--- Supplied information ---
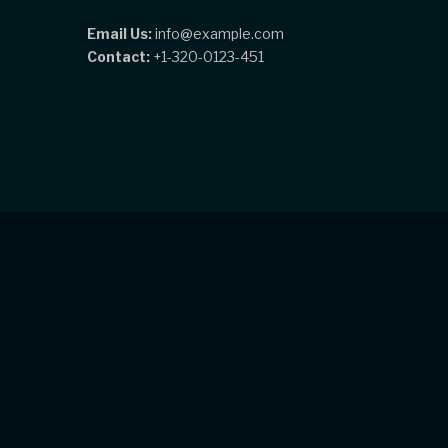
Email Us:
info@example.com
Contact:
+1-320-0123-451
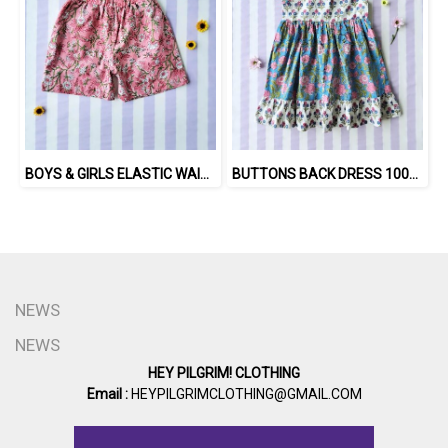
BOYS & GIRLS ELASTIC WAISTBAND SHORTS 100 % IMPORTED COTTON FABRIC,HAND-PRINTED BY INDIAN ARTISTS -SEWN BY THAI ARTISANS. 100％輸入コットン生地、インド人アーティストによる手染め、タイ人職人による縫製
BUTTONS BACK DRESS 100% COTTON, HAND- CARVED WOODBLOCK PRINT BY AN INDIAN ARTIST 綿100％、インド人による手彫りの木版画。
NEWS
NEWS
HEY PILGRIM! CLOTHING
Email :
HEYPILGRIMCLOTHING@GMAIL.COM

--- What the task requires ---
Write out the data once more exactly, omitting the pictures.

--- Solution ---
Email Us:
info@example.com
Contact:
+1-320-0123-451
BOYS & GIRLS ELASTIC WAISTBAND SHORTS 100 % IMPORTED COTTON FABRIC,HAND-PRINTED BY INDIAN ARTISTS -SEWN BY THAI ARTISANS. 100％輸入コットン生地、インド人アーティストによる手染め、タイ人職人による縫製
BUTTONS BACK DRESS 100% COTTON, HAND- CARVED WOODBLOCK PRINT BY AN INDIAN ARTIST 綿100％、インド人による手彫りの木版画。
NEWS
NEWS
HEY PILGRIM! CLOTHING
Email :
HEYPILGRIMCLOTHING@GMAIL.COM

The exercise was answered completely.